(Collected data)
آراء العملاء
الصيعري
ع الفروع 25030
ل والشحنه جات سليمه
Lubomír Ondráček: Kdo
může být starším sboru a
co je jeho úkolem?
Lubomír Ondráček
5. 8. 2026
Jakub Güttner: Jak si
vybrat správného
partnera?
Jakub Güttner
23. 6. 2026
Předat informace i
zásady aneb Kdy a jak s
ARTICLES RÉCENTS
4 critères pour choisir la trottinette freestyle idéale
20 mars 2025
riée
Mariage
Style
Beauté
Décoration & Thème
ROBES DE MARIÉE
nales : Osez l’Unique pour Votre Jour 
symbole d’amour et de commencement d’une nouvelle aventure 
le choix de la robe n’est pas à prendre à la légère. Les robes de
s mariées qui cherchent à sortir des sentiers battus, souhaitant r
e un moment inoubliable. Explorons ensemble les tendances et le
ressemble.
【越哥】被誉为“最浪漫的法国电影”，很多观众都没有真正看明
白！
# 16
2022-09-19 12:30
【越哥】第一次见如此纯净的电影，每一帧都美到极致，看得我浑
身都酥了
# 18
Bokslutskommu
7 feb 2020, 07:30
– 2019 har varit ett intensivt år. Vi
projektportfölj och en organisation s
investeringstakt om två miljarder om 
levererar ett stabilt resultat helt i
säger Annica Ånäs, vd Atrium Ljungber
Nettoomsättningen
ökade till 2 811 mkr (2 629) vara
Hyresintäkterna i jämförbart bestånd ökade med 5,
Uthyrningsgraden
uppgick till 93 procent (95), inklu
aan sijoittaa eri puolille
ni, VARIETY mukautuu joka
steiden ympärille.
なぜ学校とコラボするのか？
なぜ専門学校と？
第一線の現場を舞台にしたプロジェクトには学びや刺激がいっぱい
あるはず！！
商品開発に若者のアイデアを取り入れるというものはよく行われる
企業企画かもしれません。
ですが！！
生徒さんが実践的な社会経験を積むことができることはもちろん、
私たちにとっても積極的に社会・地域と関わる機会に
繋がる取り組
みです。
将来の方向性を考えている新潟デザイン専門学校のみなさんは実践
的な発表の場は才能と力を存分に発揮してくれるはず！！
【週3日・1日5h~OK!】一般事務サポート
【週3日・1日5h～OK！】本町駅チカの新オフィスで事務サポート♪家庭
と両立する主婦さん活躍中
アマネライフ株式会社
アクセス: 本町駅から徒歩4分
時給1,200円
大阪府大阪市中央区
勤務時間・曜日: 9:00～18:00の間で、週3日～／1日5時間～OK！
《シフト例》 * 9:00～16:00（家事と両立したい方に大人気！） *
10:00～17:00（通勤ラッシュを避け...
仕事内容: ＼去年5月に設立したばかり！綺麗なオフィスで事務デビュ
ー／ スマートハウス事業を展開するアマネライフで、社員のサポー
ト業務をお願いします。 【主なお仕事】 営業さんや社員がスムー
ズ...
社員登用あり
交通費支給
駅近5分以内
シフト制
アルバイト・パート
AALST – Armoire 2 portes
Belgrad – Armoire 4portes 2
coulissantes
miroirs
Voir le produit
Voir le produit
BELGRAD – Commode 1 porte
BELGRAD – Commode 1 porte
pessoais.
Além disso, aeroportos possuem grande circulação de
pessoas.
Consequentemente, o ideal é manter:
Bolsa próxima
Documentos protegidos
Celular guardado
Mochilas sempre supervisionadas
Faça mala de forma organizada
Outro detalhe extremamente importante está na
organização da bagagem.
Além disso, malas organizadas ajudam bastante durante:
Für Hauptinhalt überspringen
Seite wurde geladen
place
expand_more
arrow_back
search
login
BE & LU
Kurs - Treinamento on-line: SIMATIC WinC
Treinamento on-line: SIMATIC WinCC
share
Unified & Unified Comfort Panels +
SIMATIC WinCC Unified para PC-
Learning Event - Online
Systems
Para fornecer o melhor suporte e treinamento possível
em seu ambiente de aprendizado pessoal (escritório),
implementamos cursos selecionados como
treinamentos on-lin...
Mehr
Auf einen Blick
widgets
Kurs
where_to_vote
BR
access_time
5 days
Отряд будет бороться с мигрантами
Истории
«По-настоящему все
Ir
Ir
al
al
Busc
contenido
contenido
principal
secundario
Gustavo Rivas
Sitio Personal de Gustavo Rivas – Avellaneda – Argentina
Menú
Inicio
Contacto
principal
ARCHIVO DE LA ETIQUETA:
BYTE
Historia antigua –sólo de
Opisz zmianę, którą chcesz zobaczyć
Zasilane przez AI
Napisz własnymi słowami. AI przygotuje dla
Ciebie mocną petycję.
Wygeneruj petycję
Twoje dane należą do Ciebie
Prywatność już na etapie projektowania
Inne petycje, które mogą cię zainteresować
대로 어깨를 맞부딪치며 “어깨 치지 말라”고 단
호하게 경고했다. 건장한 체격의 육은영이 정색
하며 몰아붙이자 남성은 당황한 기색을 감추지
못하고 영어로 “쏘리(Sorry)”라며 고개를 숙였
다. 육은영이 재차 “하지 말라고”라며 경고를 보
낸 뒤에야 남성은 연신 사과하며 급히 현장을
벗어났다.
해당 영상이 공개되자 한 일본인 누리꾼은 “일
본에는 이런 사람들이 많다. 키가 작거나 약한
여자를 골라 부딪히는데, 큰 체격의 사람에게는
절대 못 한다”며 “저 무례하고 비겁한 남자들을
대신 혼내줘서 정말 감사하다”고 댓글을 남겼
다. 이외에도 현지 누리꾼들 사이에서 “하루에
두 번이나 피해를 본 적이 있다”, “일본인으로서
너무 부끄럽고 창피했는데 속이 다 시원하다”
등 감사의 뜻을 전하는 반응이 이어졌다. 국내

TASK GOAL »
Would you write out the full set of records above without alteration?

RESPONSE AREA »
آراء العملاء
الصيعري
ع الفروع 25030
ل والشحنه جات سليمه
Lubomír Ondráček: Kdo
může být starším sboru a
co je jeho úkolem?
Lubomír Ondráček
5. 8. 2026
Jakub Güttner: Jak si
vybrat správného
partnera?
Jakub Güttner
23. 6. 2026
Předat informace i
zásady aneb Kdy a jak s
ARTICLES RÉCENTS
4 critères pour choisir la trottinette freestyle idéale
20 mars 2025
riée
Mariage
Style
Beauté
Décoration & Thème
ROBES DE MARIÉE
nales : Osez l’Unique pour Votre Jour 
symbole d’amour et de commencement d’une nouvelle aventure 
le choix de la robe n’est pas à prendre à la légère. Les robes de
s mariées qui cherchent à sortir des sentiers battus, souhaitant r
e un moment inoubliable. Explorons ensemble les tendances et le
ressemble.
【越哥】被誉为“最浪漫的法国电影”，很多观众都没有真正看明
白！
# 16
2022-09-19 12:30
【越哥】第一次见如此纯净的电影，每一帧都美到极致，看得我浑
身都酥了
# 18
Bokslutskommu
7 feb 2020, 07:30
– 2019 har varit ett intensivt år. Vi
projektportfölj och en organisation s
investeringstakt om två miljarder om 
levererar ett stabilt resultat helt i
säger Annica Ånäs, vd Atrium Ljungber
Nettoomsättningen
ökade till 2 811 mkr (2 629) vara
Hyresintäkterna i jämförbart bestånd ökade med 5,
Uthyrningsgraden
uppgick till 93 procent (95), inklu
aan sijoittaa eri puolille
ni, VARIETY mukautuu joka
steiden ympärille.
なぜ学校とコラボするのか？
なぜ専門学校と？
第一線の現場を舞台にしたプロジェクトには学びや刺激がいっぱい
あるはず！！
商品開発に若者のアイデアを取り入れるというものはよく行われる
企業企画かもしれません。
ですが！！
生徒さんが実践的な社会経験を積むことができることはもちろん、
私たちにとっても積極的に社会・地域と関わる機会に
繋がる取り組
みです。
将来の方向性を考えている新潟デザイン専門学校のみなさんは実践
的な発表の場は才能と力を存分に発揮してくれるはず！！
【週3日・1日5h~OK!】一般事務サポート
【週3日・1日5h～OK！】本町駅チカの新オフィスで事務サポート♪家庭
と両立する主婦さん活躍中
アマネライフ株式会社
アクセス: 本町駅から徒歩4分
時給1,200円
大阪府大阪市中央区
勤務時間・曜日: 9:00～18:00の間で、週3日～／1日5時間～OK！
《シフト例》 * 9:00～16:00（家事と両立したい方に大人気！） *
10:00～17:00（通勤ラッシュを避け...
仕事内容: ＼去年5月に設立したばかり！綺麗なオフィスで事務デビュ
ー／ スマートハウス事業を展開するアマネライフで、社員のサポー
ト業務をお願いします。 【主なお仕事】 営業さんや社員がスムー
ズ...
社員登用あり
交通費支給
駅近5分以内
シフト制
アルバイト・パート
AALST – Armoire 2 portes
Belgrad – Armoire 4portes 2
coulissantes
miroirs
Voir le produit
Voir le produit
BELGRAD – Commode 1 porte
BELGRAD – Commode 1 porte
pessoais.
Além disso, aeroportos possuem grande circulação de
pessoas.
Consequentemente, o ideal é manter:
Bolsa próxima
Documentos protegidos
Celular guardado
Mochilas sempre supervisionadas
Faça mala de forma organizada
Outro detalhe extremamente importante está na
organização da bagagem.
Além disso, malas organizadas ajudam bastante durante:
Für Hauptinhalt überspringen
Seite wurde geladen
place
expand_more
arrow_back
search
login
BE & LU
Kurs - Treinamento on-line: SIMATIC WinC
Treinamento on-line: SIMATIC WinCC
share
Unified & Unified Comfort Panels +
SIMATIC WinCC Unified para PC-
Learning Event - Online
Systems
Para fornecer o melhor suporte e treinamento possível
em seu ambiente de aprendizado pessoal (escritório),
implementamos cursos selecionados como
treinamentos on-lin...
Mehr
Auf einen Blick
widgets
Kurs
where_to_vote
BR
access_time
5 days
Отряд будет бороться с мигрантами
Истории
«По-настоящему все
Ir
Ir
al
al
Busc
contenido
contenido
principal
secundario
Gustavo Rivas
Sitio Personal de Gustavo Rivas – Avellaneda – Argentina
Menú
Inicio
Contacto
principal
ARCHIVO DE LA ETIQUETA:
BYTE
Historia antigua –sólo de
Opisz zmianę, którą chcesz zobaczyć
Zasilane przez AI
Napisz własnymi słowami. AI przygotuje dla
Ciebie mocną petycję.
Wygeneruj petycję
Twoje dane należą do Ciebie
Prywatność już na etapie projektowania
Inne petycje, które mogą cię zainteresować
대로 어깨를 맞부딪치며 “어깨 치지 말라”고 단
호하게 경고했다. 건장한 체격의 육은영이 정색
하며 몰아붙이자 남성은 당황한 기색을 감추지
못하고 영어로 “쏘리(Sorry)”라며 고개를 숙였
다. 육은영이 재차 “하지 말라고”라며 경고를 보
낸 뒤에야 남성은 연신 사과하며 급히 현장을
벗어났다.
해당 영상이 공개되자 한 일본인 누리꾼은 “일
본에는 이런 사람들이 많다. 키가 작거나 약한
여자를 골라 부딪히는데, 큰 체격의 사람에게는
절대 못 한다”며 “저 무례하고 비겁한 남자들을
대신 혼내줘서 정말 감사하다”고 댓글을 남겼
다. 이외에도 현지 누리꾼들 사이에서 “하루에
두 번이나 피해를 본 적이 있다”, “일본인으로서
너무 부끄럽고 창피했는데 속이 다 시원하다”
등 감사의 뜻을 전하는 반응이 이어졌다. 국내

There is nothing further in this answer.